### The problem
In the records below, find every line that contains "Editor" and list it.

Extracted page text data
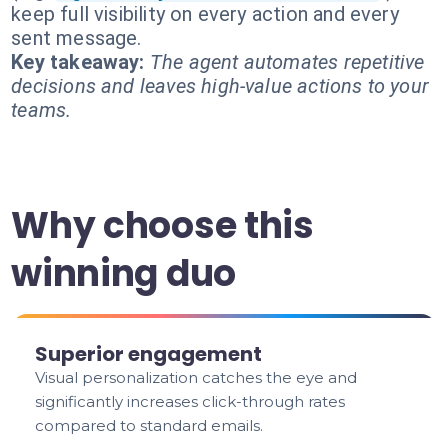
keep full visibility on every action and every
sent message.
Key takeaway:
The agent automates repetitive
decisions and leaves high-value actions to your
teams.
Why choose this
winning duo
Superior engagement
Visual personalization catches the eye and
significantly increases click-through rates
compared to standard emails.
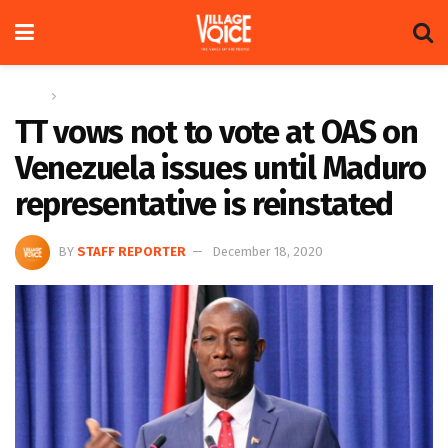
Home
Global
TT vows not to vote at OAS on
Venezuela issues until Maduro
representative is reinstated
BY
STAFF REPORTER
December 18, 2020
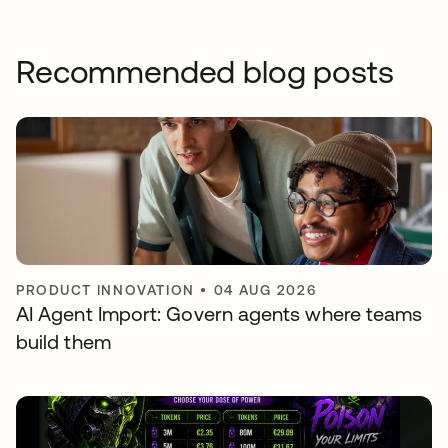
Recommended blog posts
PRODUCT INNOVATION
•
04 AUG 2026
AI Agent Import: Govern agents where teams
build them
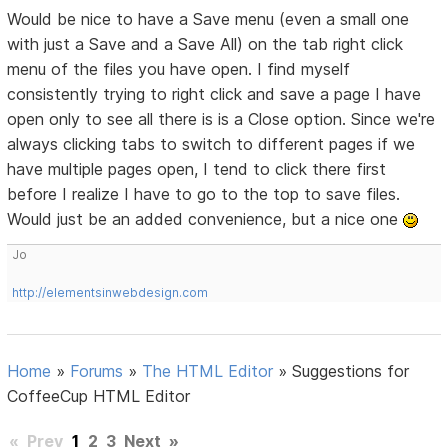
Would be nice to have a Save menu (even a small one
with just a Save and a Save All) on the tab right click
menu of the files you have open. I find myself
consistently trying to right click and save a page I have
open only to see all there is is a Close option. Since we're
always clicking tabs to switch to different pages if we
have multiple pages open, I tend to click there first
before I realize I have to go to the top to save files.
Would just be an added convenience, but a nice one
Jo
http://elementsinwebdesign.com
Home
»
Forums
»
The HTML Editor
»
Suggestions for
CoffeeCup HTML Editor
«
Prev
1
2
3
Next
»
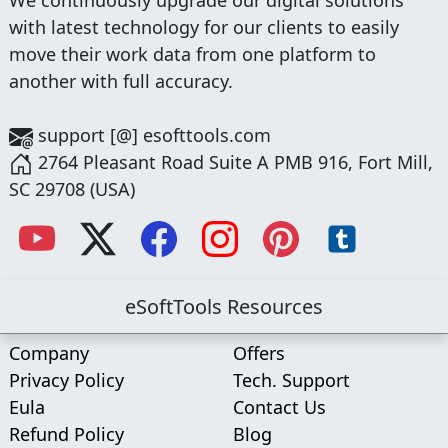
with latest technology for our clients to easily
move their work data from one platform to
another with full accuracy.
support [@] esofttools.com
2764 Pleasant Road Suite A PMB 916, Fort Mill,
SC 29708 (USA)
eSoftTools Resources
Company
Offers
Privacy Policy
Tech. Support
Eula
Contact Us
Refund Policy
Blog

### Written answer
The HTML Editor
CoffeeCup HTML Editor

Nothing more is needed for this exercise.